▶ Your assignment
Return the lines of the data below, from the one containing "Segment: <item>pulmonary artery</item>." through the very last, exactly and with both ends included; no pictures.

(Extracted data entries)
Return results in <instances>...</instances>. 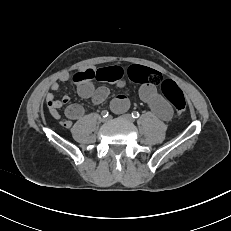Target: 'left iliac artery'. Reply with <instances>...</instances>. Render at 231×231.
<instances>
[{"instance_id":"obj_1","label":"left iliac artery","mask_w":231,"mask_h":231,"mask_svg":"<svg viewBox=\"0 0 231 231\" xmlns=\"http://www.w3.org/2000/svg\"><path fill=\"white\" fill-rule=\"evenodd\" d=\"M132 117L135 118V119L139 118V117H140L139 112L133 111V112H132Z\"/></svg>"}]
</instances>
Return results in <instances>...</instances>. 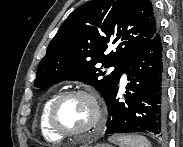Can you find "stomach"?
I'll return each instance as SVG.
<instances>
[{
    "mask_svg": "<svg viewBox=\"0 0 183 147\" xmlns=\"http://www.w3.org/2000/svg\"><path fill=\"white\" fill-rule=\"evenodd\" d=\"M94 147H111V146L108 144H97Z\"/></svg>",
    "mask_w": 183,
    "mask_h": 147,
    "instance_id": "obj_1",
    "label": "stomach"
}]
</instances>
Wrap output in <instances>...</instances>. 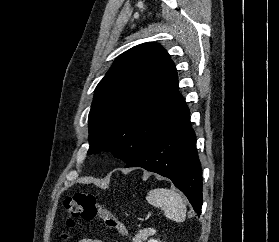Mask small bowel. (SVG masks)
Masks as SVG:
<instances>
[{
	"instance_id": "c3829d8e",
	"label": "small bowel",
	"mask_w": 279,
	"mask_h": 242,
	"mask_svg": "<svg viewBox=\"0 0 279 242\" xmlns=\"http://www.w3.org/2000/svg\"><path fill=\"white\" fill-rule=\"evenodd\" d=\"M79 242H104L100 239H91V238H84V239H81Z\"/></svg>"
}]
</instances>
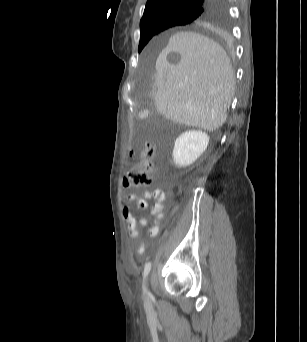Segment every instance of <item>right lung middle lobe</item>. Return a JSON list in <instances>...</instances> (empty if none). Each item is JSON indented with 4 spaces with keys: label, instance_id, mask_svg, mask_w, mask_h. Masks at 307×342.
<instances>
[{
    "label": "right lung middle lobe",
    "instance_id": "right-lung-middle-lobe-1",
    "mask_svg": "<svg viewBox=\"0 0 307 342\" xmlns=\"http://www.w3.org/2000/svg\"><path fill=\"white\" fill-rule=\"evenodd\" d=\"M200 10L184 9L178 11H170L159 16L155 25L141 30L139 52L149 42V40L159 32H162L170 27L178 25H186L195 20L200 15Z\"/></svg>",
    "mask_w": 307,
    "mask_h": 342
}]
</instances>
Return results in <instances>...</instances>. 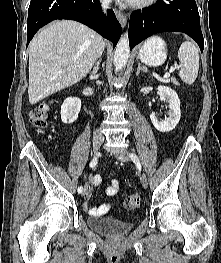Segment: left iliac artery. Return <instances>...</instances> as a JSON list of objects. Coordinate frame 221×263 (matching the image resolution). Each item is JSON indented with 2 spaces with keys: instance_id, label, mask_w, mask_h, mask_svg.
I'll use <instances>...</instances> for the list:
<instances>
[{
  "instance_id": "1",
  "label": "left iliac artery",
  "mask_w": 221,
  "mask_h": 263,
  "mask_svg": "<svg viewBox=\"0 0 221 263\" xmlns=\"http://www.w3.org/2000/svg\"><path fill=\"white\" fill-rule=\"evenodd\" d=\"M129 156H130V158H131L134 162H138V157H137L136 154L130 153Z\"/></svg>"
}]
</instances>
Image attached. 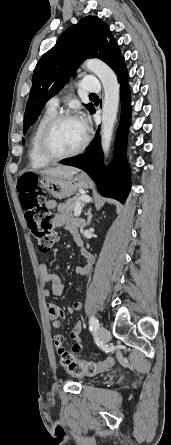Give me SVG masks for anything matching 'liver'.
Listing matches in <instances>:
<instances>
[{
  "label": "liver",
  "instance_id": "6515ba94",
  "mask_svg": "<svg viewBox=\"0 0 171 445\" xmlns=\"http://www.w3.org/2000/svg\"><path fill=\"white\" fill-rule=\"evenodd\" d=\"M78 169L69 166H58L40 171L41 175L64 176L71 177L78 173Z\"/></svg>",
  "mask_w": 171,
  "mask_h": 445
}]
</instances>
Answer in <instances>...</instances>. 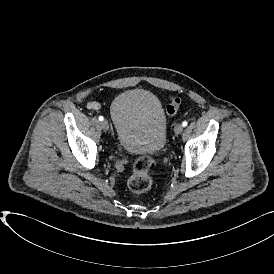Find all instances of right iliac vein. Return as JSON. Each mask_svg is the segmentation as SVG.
<instances>
[{
  "label": "right iliac vein",
  "instance_id": "obj_1",
  "mask_svg": "<svg viewBox=\"0 0 274 274\" xmlns=\"http://www.w3.org/2000/svg\"><path fill=\"white\" fill-rule=\"evenodd\" d=\"M101 127L104 131H107L109 129V122L107 120H103L101 122Z\"/></svg>",
  "mask_w": 274,
  "mask_h": 274
}]
</instances>
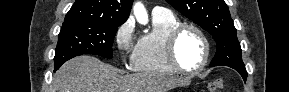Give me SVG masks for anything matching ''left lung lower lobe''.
I'll list each match as a JSON object with an SVG mask.
<instances>
[{
  "label": "left lung lower lobe",
  "mask_w": 289,
  "mask_h": 92,
  "mask_svg": "<svg viewBox=\"0 0 289 92\" xmlns=\"http://www.w3.org/2000/svg\"><path fill=\"white\" fill-rule=\"evenodd\" d=\"M235 69L236 71L239 72V74L242 76V78L244 79V81H246V78H247V71L245 68H233Z\"/></svg>",
  "instance_id": "left-lung-lower-lobe-1"
}]
</instances>
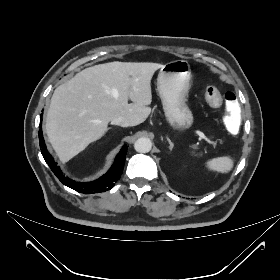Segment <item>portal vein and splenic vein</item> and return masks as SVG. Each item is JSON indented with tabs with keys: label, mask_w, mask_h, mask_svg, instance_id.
Instances as JSON below:
<instances>
[{
	"label": "portal vein and splenic vein",
	"mask_w": 280,
	"mask_h": 280,
	"mask_svg": "<svg viewBox=\"0 0 280 280\" xmlns=\"http://www.w3.org/2000/svg\"><path fill=\"white\" fill-rule=\"evenodd\" d=\"M197 134L202 138L205 139L208 143L212 144V141L205 136L203 132L197 131Z\"/></svg>",
	"instance_id": "portal-vein-and-splenic-vein-1"
}]
</instances>
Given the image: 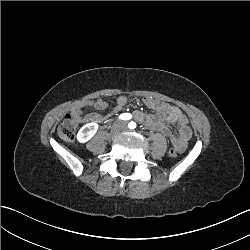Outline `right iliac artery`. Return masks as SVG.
<instances>
[{
  "mask_svg": "<svg viewBox=\"0 0 250 250\" xmlns=\"http://www.w3.org/2000/svg\"><path fill=\"white\" fill-rule=\"evenodd\" d=\"M119 118L122 120H129L132 118V115L130 113H123L119 116Z\"/></svg>",
  "mask_w": 250,
  "mask_h": 250,
  "instance_id": "obj_1",
  "label": "right iliac artery"
}]
</instances>
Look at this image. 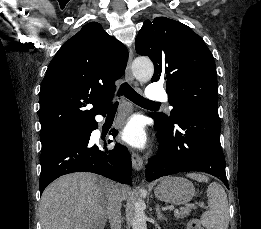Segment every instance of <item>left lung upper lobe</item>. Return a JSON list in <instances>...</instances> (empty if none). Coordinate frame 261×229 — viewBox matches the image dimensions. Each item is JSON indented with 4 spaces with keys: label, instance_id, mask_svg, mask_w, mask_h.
Wrapping results in <instances>:
<instances>
[{
    "label": "left lung upper lobe",
    "instance_id": "left-lung-upper-lobe-1",
    "mask_svg": "<svg viewBox=\"0 0 261 229\" xmlns=\"http://www.w3.org/2000/svg\"><path fill=\"white\" fill-rule=\"evenodd\" d=\"M135 47L138 54L153 61L151 81L167 80L171 116L152 114L163 126L173 129L174 124L193 112L219 119L215 62L200 36L180 22L157 17L144 22Z\"/></svg>",
    "mask_w": 261,
    "mask_h": 229
}]
</instances>
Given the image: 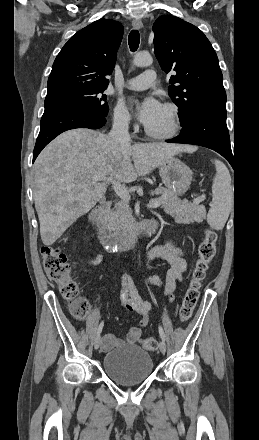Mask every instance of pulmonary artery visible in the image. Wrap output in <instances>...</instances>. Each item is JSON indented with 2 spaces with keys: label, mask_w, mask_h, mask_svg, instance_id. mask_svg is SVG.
Here are the masks:
<instances>
[{
  "label": "pulmonary artery",
  "mask_w": 259,
  "mask_h": 440,
  "mask_svg": "<svg viewBox=\"0 0 259 440\" xmlns=\"http://www.w3.org/2000/svg\"><path fill=\"white\" fill-rule=\"evenodd\" d=\"M156 82V72L152 69H147L142 74L128 79L125 82V87L131 90H144L155 85Z\"/></svg>",
  "instance_id": "e3ab8cb5"
}]
</instances>
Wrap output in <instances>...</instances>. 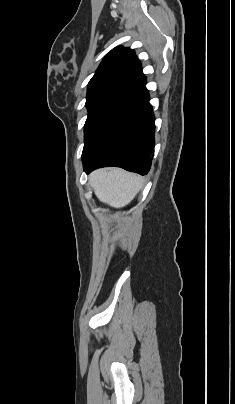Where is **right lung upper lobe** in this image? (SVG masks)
Instances as JSON below:
<instances>
[{
	"instance_id": "1",
	"label": "right lung upper lobe",
	"mask_w": 235,
	"mask_h": 404,
	"mask_svg": "<svg viewBox=\"0 0 235 404\" xmlns=\"http://www.w3.org/2000/svg\"><path fill=\"white\" fill-rule=\"evenodd\" d=\"M141 64L130 48L116 47L103 59L88 88L102 84L130 85L142 78Z\"/></svg>"
}]
</instances>
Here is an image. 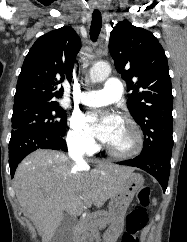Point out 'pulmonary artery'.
I'll list each match as a JSON object with an SVG mask.
<instances>
[{
  "instance_id": "1",
  "label": "pulmonary artery",
  "mask_w": 187,
  "mask_h": 242,
  "mask_svg": "<svg viewBox=\"0 0 187 242\" xmlns=\"http://www.w3.org/2000/svg\"><path fill=\"white\" fill-rule=\"evenodd\" d=\"M122 83L117 78H109L100 90H90L82 94V102L88 106H104L120 99Z\"/></svg>"
}]
</instances>
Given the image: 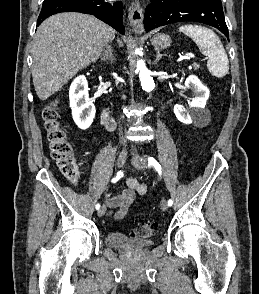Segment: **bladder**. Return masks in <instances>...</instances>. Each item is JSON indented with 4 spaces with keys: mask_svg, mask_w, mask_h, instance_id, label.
I'll list each match as a JSON object with an SVG mask.
<instances>
[{
    "mask_svg": "<svg viewBox=\"0 0 259 294\" xmlns=\"http://www.w3.org/2000/svg\"><path fill=\"white\" fill-rule=\"evenodd\" d=\"M105 242L113 248L125 251H141L149 247L152 241L141 237H132L121 232H110L106 235Z\"/></svg>",
    "mask_w": 259,
    "mask_h": 294,
    "instance_id": "1",
    "label": "bladder"
}]
</instances>
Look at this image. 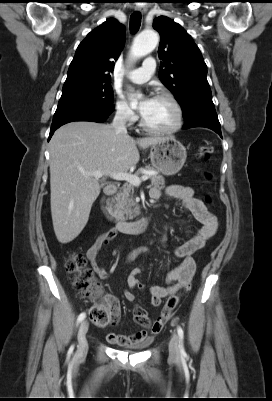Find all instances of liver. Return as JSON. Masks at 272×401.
<instances>
[{
  "instance_id": "liver-1",
  "label": "liver",
  "mask_w": 272,
  "mask_h": 401,
  "mask_svg": "<svg viewBox=\"0 0 272 401\" xmlns=\"http://www.w3.org/2000/svg\"><path fill=\"white\" fill-rule=\"evenodd\" d=\"M160 137L133 139L117 134L112 126L89 121L60 127L50 141L51 215L60 243L74 240L88 222L93 202L100 194L98 178L82 172L101 171L104 176L135 167L140 155Z\"/></svg>"
}]
</instances>
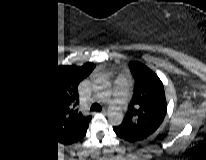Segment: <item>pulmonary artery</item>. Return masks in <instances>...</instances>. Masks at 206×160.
<instances>
[{
    "mask_svg": "<svg viewBox=\"0 0 206 160\" xmlns=\"http://www.w3.org/2000/svg\"><path fill=\"white\" fill-rule=\"evenodd\" d=\"M128 96V83L124 77H118L113 88V97L115 101L122 105L126 102Z\"/></svg>",
    "mask_w": 206,
    "mask_h": 160,
    "instance_id": "e3ab8cb5",
    "label": "pulmonary artery"
}]
</instances>
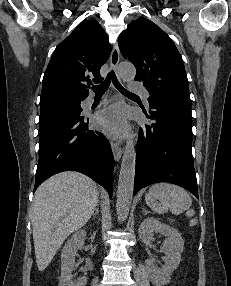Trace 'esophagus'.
<instances>
[{
    "instance_id": "1",
    "label": "esophagus",
    "mask_w": 231,
    "mask_h": 286,
    "mask_svg": "<svg viewBox=\"0 0 231 286\" xmlns=\"http://www.w3.org/2000/svg\"><path fill=\"white\" fill-rule=\"evenodd\" d=\"M119 60H120V52H119L118 44L116 43L113 46L111 56H110V64L114 70L117 69ZM111 148H112L114 158L118 162L122 156L121 142H112Z\"/></svg>"
}]
</instances>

▶ Written response
Segment: <item>pulmonary artery</item>. Return masks in <instances>...</instances>. Masks at 206×160.
<instances>
[{
    "mask_svg": "<svg viewBox=\"0 0 206 160\" xmlns=\"http://www.w3.org/2000/svg\"><path fill=\"white\" fill-rule=\"evenodd\" d=\"M128 96V83L124 77H118L113 88V97L115 101L122 105L126 102Z\"/></svg>",
    "mask_w": 206,
    "mask_h": 160,
    "instance_id": "e3ab8cb5",
    "label": "pulmonary artery"
}]
</instances>
Trace 'esophagus'.
<instances>
[{
    "instance_id": "1",
    "label": "esophagus",
    "mask_w": 231,
    "mask_h": 286,
    "mask_svg": "<svg viewBox=\"0 0 231 286\" xmlns=\"http://www.w3.org/2000/svg\"><path fill=\"white\" fill-rule=\"evenodd\" d=\"M119 60H120V52H119L118 44L116 43L113 46L111 56H110V64L114 70L117 69ZM111 148H112L114 158L118 162L122 156L121 142H112Z\"/></svg>"
}]
</instances>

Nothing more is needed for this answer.